Material Culture Studies
Carol A. Edison
For over fifty years, Utah folklorists have been collecting,
studying, and writing about the physical aspects of traditional culture
surrounding them. Like many areas of Utah folklore and scholarship, this
subject area was first explored by pioneering folklorists Austin E. and Alta S.
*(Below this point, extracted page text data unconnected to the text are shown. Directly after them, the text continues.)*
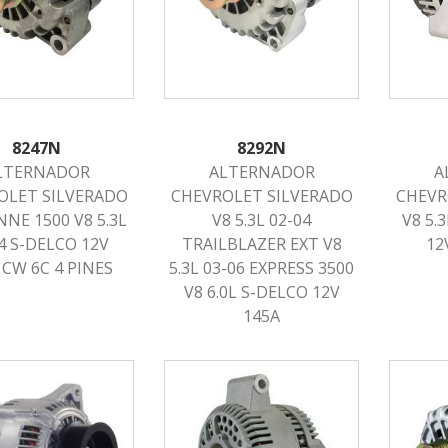
8247N
8292N
LTERNADOR
ALTERNADOR
A
OLET SILVERADO
CHEVROLET SILVERADO
CHEVR
NE 1500 V8 5.3L
V8 5.3L 02-04
V8 5.
4 S-DELCO 12V
TRAILBLAZER EXT V8
12
 CW 6C 4 PINES
5.3L 03-06 EXPRESS 3500
V8 6.0L S-DELCO 12V
145A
Fife (see chapter 7) in the middle of the twentieth century; in fact, the first
article on material culture in Utah, a study of hay derricks, was
written by Austin and his brother James in 1948. For Austin and Alta, this
field of inquiry developed over the fifteen summers they spent during the 1940s
and ‘50s traveling with their two daughters in an old travel trailer with a
bulky mass of recording equipment. Exploring Utah and surrounding states, they
interviewed, photographed, observed, and took notes, documenting the folk
traditions of the Mormon cultural region. Although their 1956 publication of Saints of Sage and Saddle devoted only
two pages to the things people make, those pages included information on quilts
and other textiles, rawhide and horsehair work, and vernacular fences, gates
and hay derricks.
The following year, in “Folklore of
Material Culture on the Rocky Mountain Frontier” (written in 1957 but not
published until 1988), Austin explained that many objects are products of folk
(nonprofessional) technology that result when knowledge passed down from
antiquity combines with people’s innate ingenuity. He outlined what he deemed
integral to understanding the frontier experience: the layout of frontier
towns; the design and materials used in building houses; the construction and
special relationships of domestic buildings; the making of furniture and other
home furnishings; the production of tools, clothing, and occupational gear; the
ornamentation of both interior and exterior spaces; and the construction of
cemeteries and grave markers. This outline suggested not only the need to
inventory significant objects but also the need to address their production,
placement, and use in the community and on the landscape. It provided a
blueprint establishing the parameters for the study of material culture in Utah and elsewhere, a blueprint that
still shapes work being done today.
Folk cultural expressions are often
classified intro three major groups according to their means of expression: verbal,
customary, and material. In concentrating on verbal folklore (ballads, fairy
tales, myths) and customary folklore (beliefs,
rituals, festivals), folklorists in this country often neglected material
folklore long after their European colleagues had embraced it. But by the
mid-1960s, this field of inquiry began to be recognized by a few members of the
American Folklore Society, including the Fifes, who were members of a committee
devoted to this topic. In 1965, at the Denver meeting of the American Folklore
Society, a session titled “Material Folk Traditions from the United States” appeared on the program--apparently
the first AFS panel devoted to this topic. Austin Fife’s paper on rural
mailboxes was part of the session.
In
1968, in an attempt to focus more attention on the still largely ignored area
of material culture, the Fifes continued their path-breaking work by organizing
and hosting the first meeting in the U.S. to focus on material and social
traditions. Held at Utah State University in Logan and cosponsored by the
American Folklore Society and the Folklore Society of Utah, the meeting
included an intensive week-long course titled “American Folk Cultures and Their
Crafts” taught by the Fifes and Henry Glassie, as
well as the unveiling of an exhibit of American material folk culture. The next
year, 1969, the proceedings of the conference were published in a monograph
co-edited by the Fifes and Glassie and titled Forms Upon the
Frontier. Austin contributed an essay describing the exhibit, which included
artifacts and photographs such as woodsmen’s tools from Maine, headdresses from
the Pennsylvania Dutch, pottery and chairs from the Eastern Seaboard, crafts
from Swedish communities in Kansas, and a variety of forms from the
Intermountain West that included rawhide and horsehair work and photographs of
“house types, ornamental and practical arts of the ranch and farm, western
furniture and symbolic forms, fences, mailboxes, gravestones” (p. 22). The
monograph also contained papers and abstracts presented during the workshop.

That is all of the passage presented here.